WHAT YOU HAVE TO DO — Each entry below must be written out exactly, with pictures left out.

RECORDS FOR THE EXERCISE —

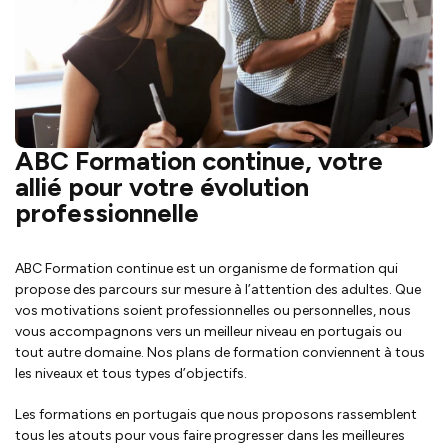
ABC Formation continue, votre
allié pour votre évolution
professionnelle
ABC Formation continue est un organisme de formation qui
propose des parcours sur mesure à l’attention des adultes. Que
vos motivations soient professionnelles ou personnelles, nous
vous accompagnons vers un meilleur niveau en portugais ou
tout autre domaine. Nos plans de formation conviennent à tous
les niveaux et tous types d’objectifs.
Les formations en portugais que nous proposons rassemblent
tous les atouts pour vous faire progresser dans les meilleures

EXERCISE RESPONSE —
ABC Formation continue, votre
allié pour votre évolution
professionnelle
ABC Formation continue est un organisme de formation qui
propose des parcours sur mesure à l’attention des adultes. Que
vos motivations soient professionnelles ou personnelles, nous
vous accompagnons vers un meilleur niveau en portugais ou
tout autre domaine. Nos plans de formation conviennent à tous
les niveaux et tous types d’objectifs.
Les formations en portugais que nous proposons rassemblent
tous les atouts pour vous faire progresser dans les meilleures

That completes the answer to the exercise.